Thursday, October 02, 2014

A mid summer evening at Kildonan.

It had been a long day since we left Saddel Bay on the Kintyre peninsula. After three luncheons and three swims we finally arrived at Kildonan in the Sound of Pladda on Arran's south coast. It was rather hot and I went for a further swim while Tony went off for a cold shower under a nearby waterfall.

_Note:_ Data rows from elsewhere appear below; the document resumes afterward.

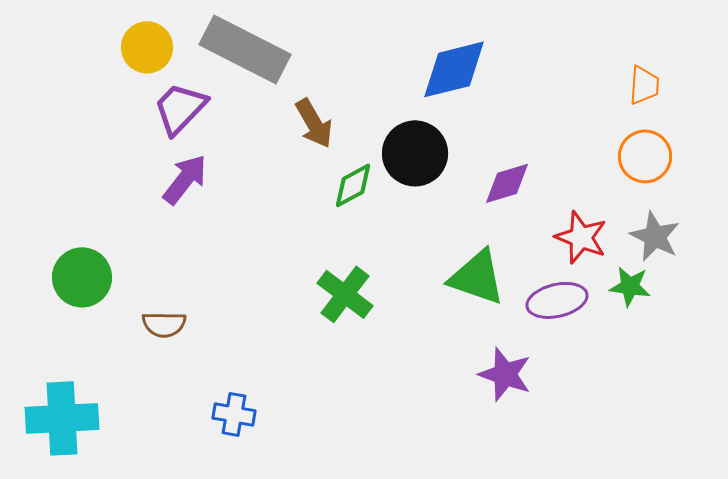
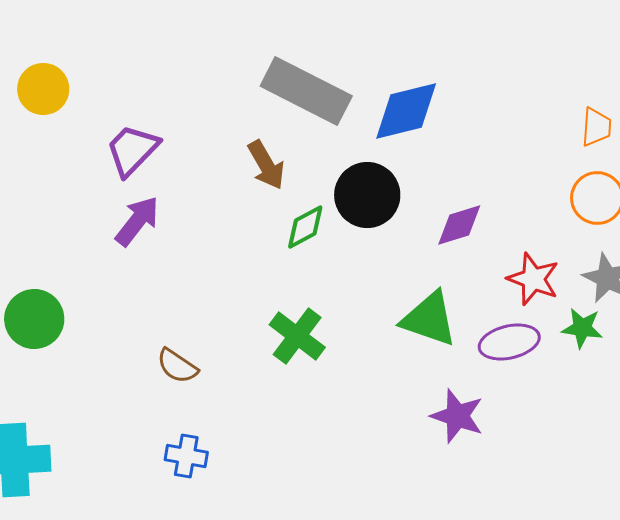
yellow circle: (147, 47) -> (43, 89), moved
gray rectangle: (245, 49) -> (306, 91), moved
brown semicircle: (164, 324) -> (177, 366), moved, turned 33

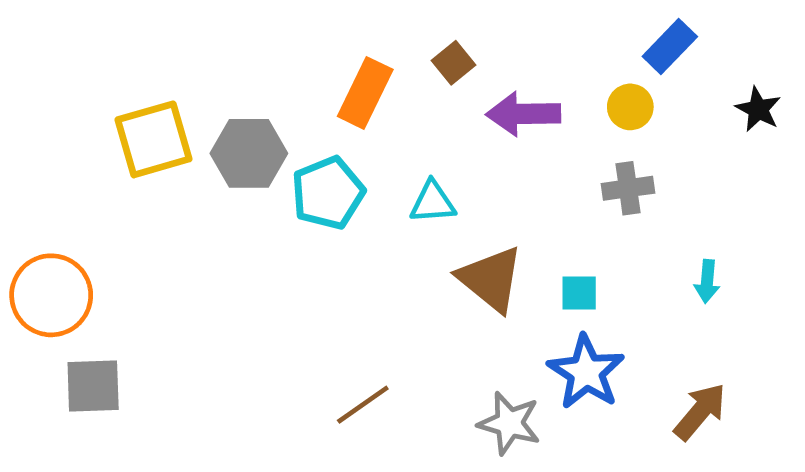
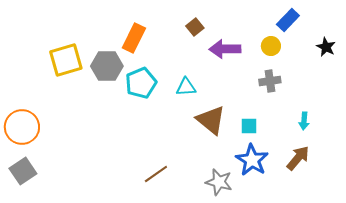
orange rectangle: (365, 93) -> (134, 38), moved
gray square: (93, 386) -> (23, 171), moved, turned -32
brown arrow: (700, 412) -> (298, 158), moved

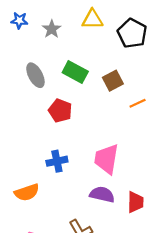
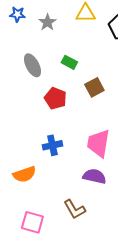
green rectangle: (75, 72) -> (69, 62), size x0.7
brown square: (113, 81) -> (94, 87), moved

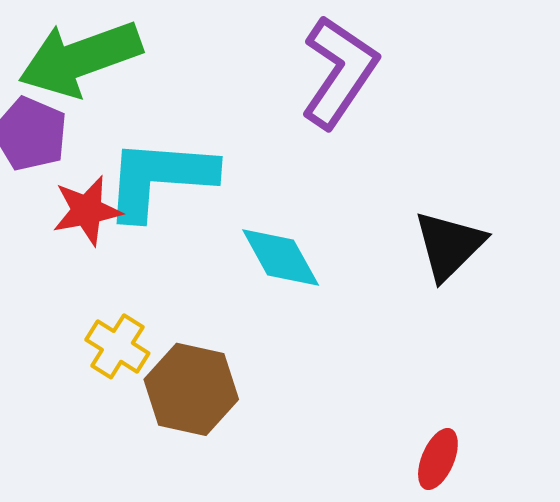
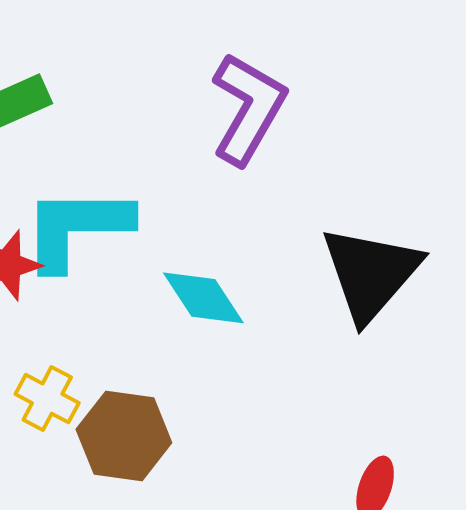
black triangle: (449, 245) -> (371, 273), size x1.4

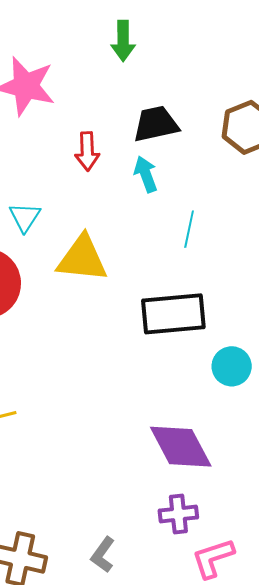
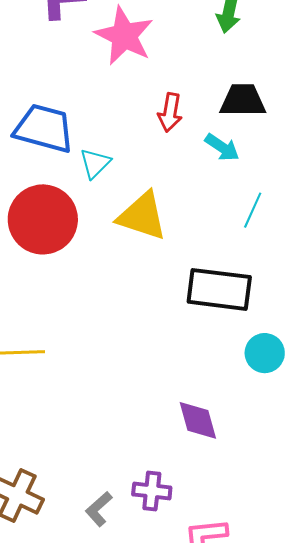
cyan arrow: (146, 174) -> (222, 147), turned 132
purple diamond: (181, 447) -> (198, 420), size x0.7
purple cross: (178, 514) -> (152, 491), moved

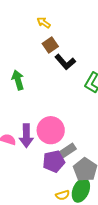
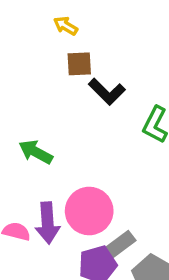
brown square: (50, 45) -> (79, 64), turned 35
green arrow: (18, 80) -> (36, 152), moved, turned -42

The time was now 1730 and the 1615 Larne to Troon (arr 1830) High Speed Catamaran HSC Express was just passing the direct line between Kildonan and Ailsa Craig. This was useful navigational information as the following day the ferry would cross this line twice during our planned 22km crossing to Ailsa Craig. Very approximately, the ferry crosses the line when an hour from Troon, or an hour and fifteen minutes from Larne. As she ways almost 6,000 gross tons and travels at 40 knots she presents a formidable challenge to sea kayak navigation on this crossing.

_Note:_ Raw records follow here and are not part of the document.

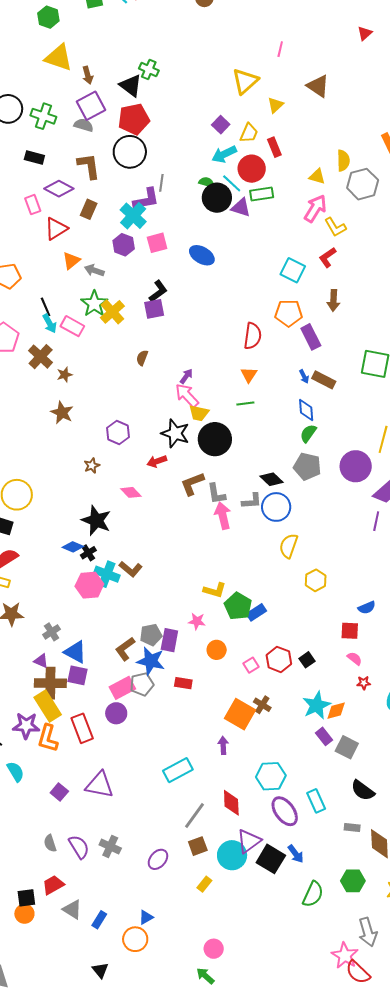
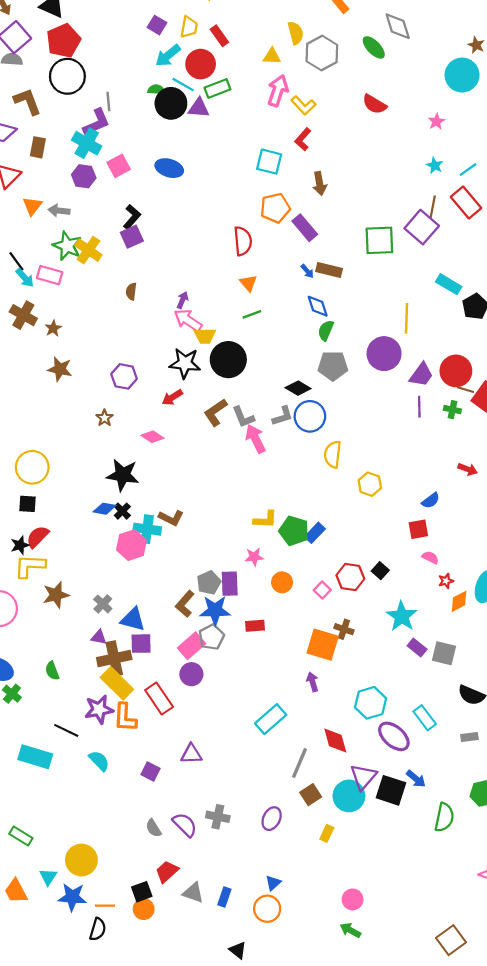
orange diamond: (336, 711) -> (459, 601), moved
purple triangle: (100, 785) -> (191, 754), size x0.7

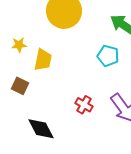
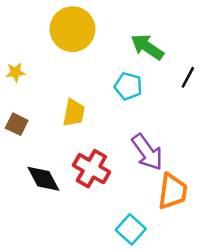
yellow trapezoid: (43, 60) -> (74, 113), moved
red cross: (84, 105) -> (91, 169), moved, size x1.6

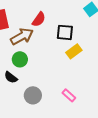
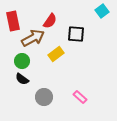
yellow rectangle: (74, 51) -> (56, 54), moved
green circle: (20, 59) -> (22, 61), moved

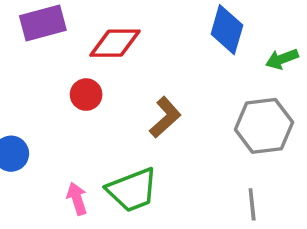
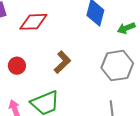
red circle: (86, 95) -> (17, 66), moved

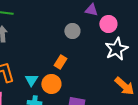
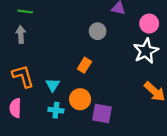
pink circle: (108, 24) -> (149, 24), moved
orange circle: (51, 84) -> (80, 99), moved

 After our swim and shower we dragged the kayaks up the beach and set up... on an excellent verdant sward above the beach and a clump of pink thrift.

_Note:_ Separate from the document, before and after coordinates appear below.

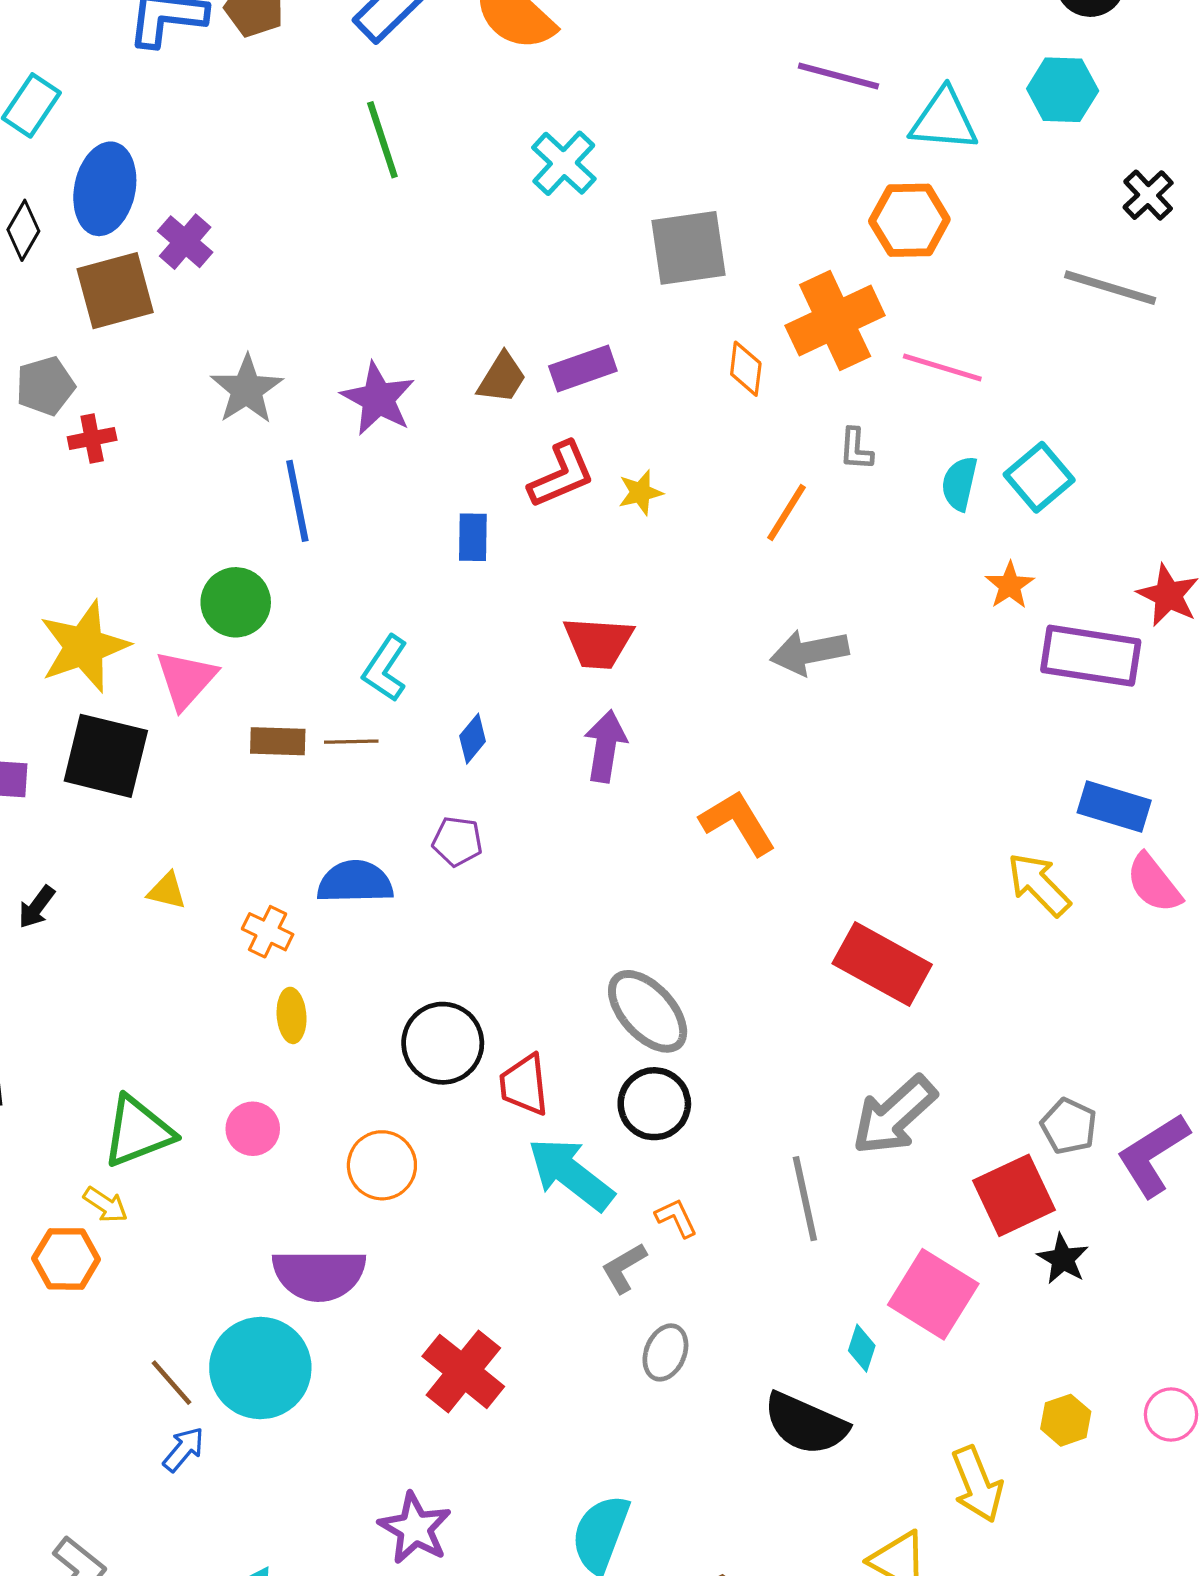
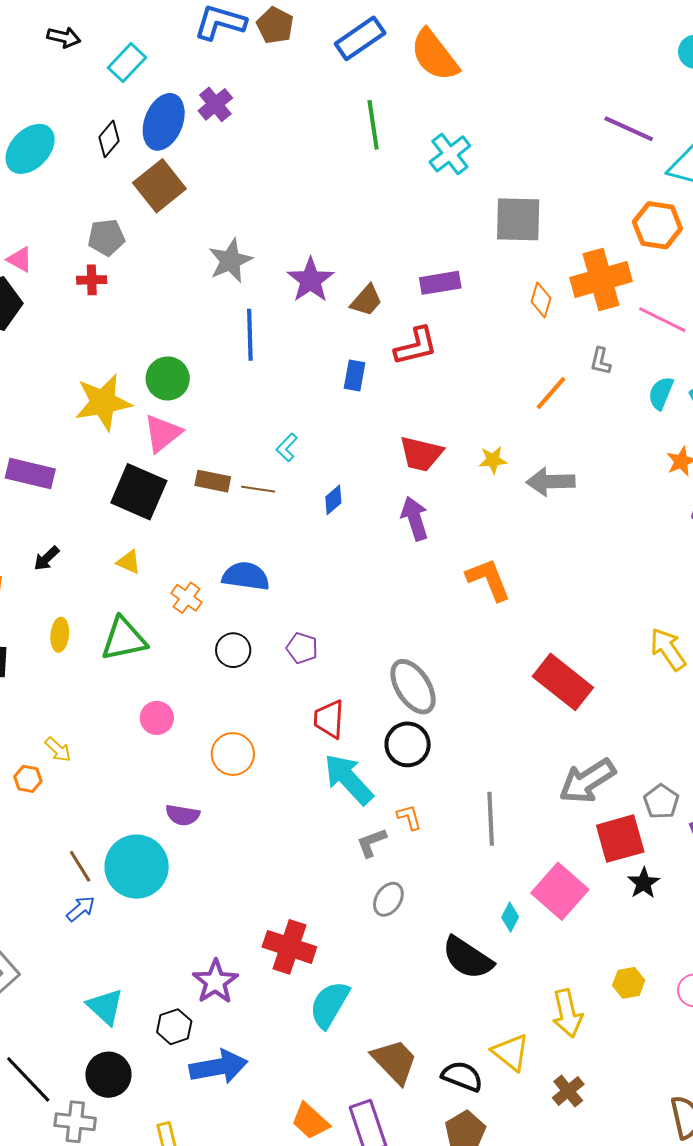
green line: (382, 140) -> (373, 125), moved
purple cross: (185, 242) -> (215, 104), moved
brown square: (115, 291) -> (159, 186), turned -33
brown trapezoid: (502, 378) -> (366, 300), moved
red cross: (92, 439) -> (92, 280), moved
yellow star: (640, 493) -> (493, 460), moved
green circle: (236, 602) -> (168, 378), moved
cyan L-shape: (385, 668) -> (287, 447), size x0.7
purple arrow: (605, 746) -> (415, 518), turned -36
black square: (106, 756) -> (139, 492), moved
purple pentagon: (457, 841) -> (302, 648), moved
yellow ellipse: (292, 1015) -> (60, 635), moved
black circle: (443, 1043) -> (233, 650), moved, size x0.7
gray arrow: (894, 1115) -> (587, 781), moved
green triangle: (138, 1132) -> (124, 639), moved
orange hexagon: (66, 1259) -> (28, 779), size x0.7
purple semicircle: (319, 1275) -> (183, 815), size x0.6
red cross: (463, 1371) -> (289, 947), moved, turned -30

After setting up camp Tony and I made our way along the coast to the Kildonan Hotel where we fortified ourselves with sports recovery drinks and prawns in garlic butter with crusty bread.

Being midsummer it was stll surprisingly light when we emerged from the pub. I love the view of Pladda and Ailsa Craig from Kildonnan, especially when the tide is running over the bar in the Sound of Pladda. The contrast in shape of the two islands is very dramatic. At night you used to be able to see 3 lighthouses from Kildonan: Pladda, Ailsa Craig and Turnberry. Unfortunately Turnberry light has now been extinguished.

There was not much driftwood bat Kildonan but I supplemented what little we did find with a bag of barbecue charcoal.

We toasted our toes and baked potatoes by the fire until the Pladda light started flashing. It really does not get much better than this.